July 26, 2010 — In one of the chatty podcasts about software engineering, one of the commentators pointed out that metadata was one of the most critical aspects of information governance. We agree. The chatter continued and another podcast voice mentioned that there was a relationship between database field names and metadata.
I realized that the folks on this free podcast were blowing smoke. The words were recognizable, but they were jumbled. To a casual listener, the chipper voices sounded convincing.
In a database, the value of a particular cell is important; for example, in a family checking account, the entry $3,216.66” has context and meaning. The number is in a check book. The check book has an account number and bank number. I write my name and the date I started the check record in my checking account book. I also include the number of the check, the date on which I wrote the check, and I record the amount of the check. The checking account is an example of structured data with entries tagged with field names. I can take a piece of paper and map out the row numbers assigning each the number of the corresponding check. The column names are field names and identify what bit of information goes where; for example, date gets the date, payee gets the name of the outfit to which I made out the check.
Unstructured information like an email is less rigidly organized. The email address and other header information and the date value are easily identified field names. The text in the body of the message is a different kettle of fish. I also get email with attachments, and there can be a number of different file formats.
The transformation of structured and unstructured information into intelligently tagged information objects is a complicated job. Today most systems, including the recently released IBM OmniFind 9.1 system, suggest that any information can be ingested, processed, and made searchable. The implication is an extension of the Google approach of making information retrieval a non-issue.
The impression I get is that search is no big deal.
The problem, of course, has many different sub-problems. Let’s look at three.
First, there is the problem of terminology. Exactly what do the terms indexing, metadata, and tagging mean? How do these terms related to the old-fashioned notion of field names in a database? Without nailing down these terms it is unlikely that those involved tackling information governance or what I call an editorial policy will make significant progress. The terminology is sufficiently opaque to make misunderstanding almost a certainty.
Second, there is the problem of context. Processing content for words and phrases is a start. The challenge is to make certain that the context of the data item or the information is recognized, assigned to the article or record, and used consistently throughout the content processing system. Messy taxonomies mean that findability is compromised and precision and recall get stuffed into the dust bin. How can a high performance content processing system identify and index context? That’s an important question, and we think our approach is one that works quite well. Most systems struggle with context. In fact, Google’s purchase of Metaweb can be viewed as a very expensive way to buy some context technology that works better than Google’s home grown systems.
Third, there is the problem of normalization. The old fashioned idea of field names has been gussied up as well-formed XML tags. No problem with this, but it is important to recognize that disparate information objects can be tough to normalize. In fact, content transformation can chew up as much as one third of an information technology budget. Normalization requires a taxonomy crafted to the highest standards and significant effort.
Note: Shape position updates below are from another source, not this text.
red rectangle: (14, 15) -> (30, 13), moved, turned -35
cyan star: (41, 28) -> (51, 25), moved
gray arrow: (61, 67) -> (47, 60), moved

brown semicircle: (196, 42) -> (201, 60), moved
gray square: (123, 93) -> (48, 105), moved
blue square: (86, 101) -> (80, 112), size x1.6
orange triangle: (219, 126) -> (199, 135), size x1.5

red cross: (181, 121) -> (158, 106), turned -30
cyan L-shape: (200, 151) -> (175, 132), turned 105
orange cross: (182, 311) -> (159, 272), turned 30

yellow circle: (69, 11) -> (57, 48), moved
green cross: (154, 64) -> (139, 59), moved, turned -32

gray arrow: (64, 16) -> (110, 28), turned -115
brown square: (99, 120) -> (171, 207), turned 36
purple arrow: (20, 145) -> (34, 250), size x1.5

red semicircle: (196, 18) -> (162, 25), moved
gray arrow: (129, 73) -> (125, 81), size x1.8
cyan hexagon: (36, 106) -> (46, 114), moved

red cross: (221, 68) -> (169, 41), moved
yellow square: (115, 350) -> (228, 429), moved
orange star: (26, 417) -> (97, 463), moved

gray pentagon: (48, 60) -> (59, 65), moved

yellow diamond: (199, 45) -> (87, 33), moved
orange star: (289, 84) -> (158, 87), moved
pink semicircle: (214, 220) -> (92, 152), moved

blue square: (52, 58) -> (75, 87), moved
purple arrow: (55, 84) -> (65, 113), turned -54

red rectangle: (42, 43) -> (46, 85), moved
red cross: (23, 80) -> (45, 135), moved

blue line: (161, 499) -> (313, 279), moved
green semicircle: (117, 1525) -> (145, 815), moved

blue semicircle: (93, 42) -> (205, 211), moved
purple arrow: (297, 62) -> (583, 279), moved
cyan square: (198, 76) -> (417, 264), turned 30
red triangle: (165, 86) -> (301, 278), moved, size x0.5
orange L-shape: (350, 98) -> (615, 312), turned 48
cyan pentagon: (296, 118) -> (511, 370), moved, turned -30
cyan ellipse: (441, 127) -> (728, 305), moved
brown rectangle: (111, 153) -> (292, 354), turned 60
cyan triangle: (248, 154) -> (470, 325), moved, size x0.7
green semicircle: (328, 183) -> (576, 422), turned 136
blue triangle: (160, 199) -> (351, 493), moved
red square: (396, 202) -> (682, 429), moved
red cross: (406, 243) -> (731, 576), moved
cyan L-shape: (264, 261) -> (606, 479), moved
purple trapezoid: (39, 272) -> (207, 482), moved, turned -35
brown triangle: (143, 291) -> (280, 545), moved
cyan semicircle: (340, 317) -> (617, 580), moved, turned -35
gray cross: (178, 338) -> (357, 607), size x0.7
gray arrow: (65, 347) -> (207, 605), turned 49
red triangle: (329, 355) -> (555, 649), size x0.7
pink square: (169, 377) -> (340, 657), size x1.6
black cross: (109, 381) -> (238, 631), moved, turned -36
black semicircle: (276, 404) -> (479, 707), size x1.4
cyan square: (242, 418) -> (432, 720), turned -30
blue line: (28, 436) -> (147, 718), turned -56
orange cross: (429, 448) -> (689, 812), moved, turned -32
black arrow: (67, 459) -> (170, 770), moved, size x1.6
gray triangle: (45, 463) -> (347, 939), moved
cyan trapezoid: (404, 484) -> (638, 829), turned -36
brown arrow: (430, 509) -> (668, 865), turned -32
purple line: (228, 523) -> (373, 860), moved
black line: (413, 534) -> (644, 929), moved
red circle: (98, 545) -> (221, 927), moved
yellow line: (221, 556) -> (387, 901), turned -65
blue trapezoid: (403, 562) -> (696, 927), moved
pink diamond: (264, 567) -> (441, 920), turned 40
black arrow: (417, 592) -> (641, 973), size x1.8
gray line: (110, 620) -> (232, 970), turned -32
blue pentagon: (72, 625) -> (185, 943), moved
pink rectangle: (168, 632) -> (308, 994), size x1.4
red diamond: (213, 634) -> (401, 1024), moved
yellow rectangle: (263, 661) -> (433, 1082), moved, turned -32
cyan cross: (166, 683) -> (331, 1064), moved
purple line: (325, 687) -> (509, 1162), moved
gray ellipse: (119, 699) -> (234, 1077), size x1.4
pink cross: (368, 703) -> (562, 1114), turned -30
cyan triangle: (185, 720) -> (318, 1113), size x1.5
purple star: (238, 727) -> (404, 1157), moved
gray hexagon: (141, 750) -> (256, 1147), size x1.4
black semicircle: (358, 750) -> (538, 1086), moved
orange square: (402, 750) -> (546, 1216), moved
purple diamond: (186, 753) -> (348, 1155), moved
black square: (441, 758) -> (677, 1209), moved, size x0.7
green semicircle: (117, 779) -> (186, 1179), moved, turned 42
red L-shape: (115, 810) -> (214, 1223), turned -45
Access Innovations is one of a very small number of companies able to help its clients generate ANSI-compliant taxonomies. We avoid jargon. We focus on making information findable. We produce knowledge organization that works. No excuses.
President, Access Innovations
Metadata and database fields–a fine example of everything old being new again. The early leaders in the young field of documentation had it right by breaking down documents into critical fields and relying on controlled and well-organized vocabularies to precisely identify information in the data. Search is a big deal. It’s frustrating and memorable when bad but rarely noticed when good. Good search results require a solid information infrastructure, including database fields or metadata–your choose the word–and a good taxonomy.
“content transformation can chew up as much as one third of an information technology budget”
It is not uncommon to find legacy unstructured content in an organization needing metadata tags to be useful. That is understandable.
But to continue to produce unstructured content when it is relatively easy to assist the creator in identifying critical metadata is unforgivable.